Work instructions - Begin at the line bearing "Sac à dos OneGo Lite". Transcribe it and all subsequent lines of the material below exactly, and nothing more.

Exercise material -

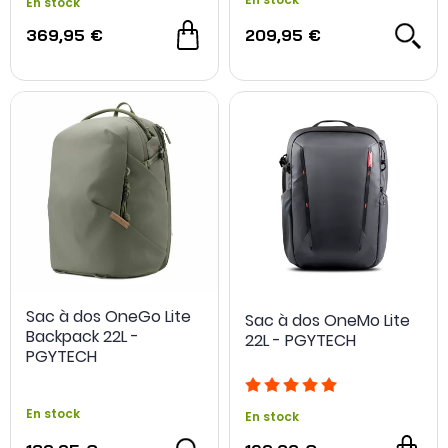
En stock
369,95 €
209,95 €
Sac à dos OneGo Lite
Sac à dos OneMo Lite
Backpack 22L -
22L - PGYTECH
PGYTECH
En stock
En stock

Reply -
Sac à dos OneGo Lite
Sac à dos OneMo Lite
Backpack 22L -
22L - PGYTECH
PGYTECH
En stock
En stock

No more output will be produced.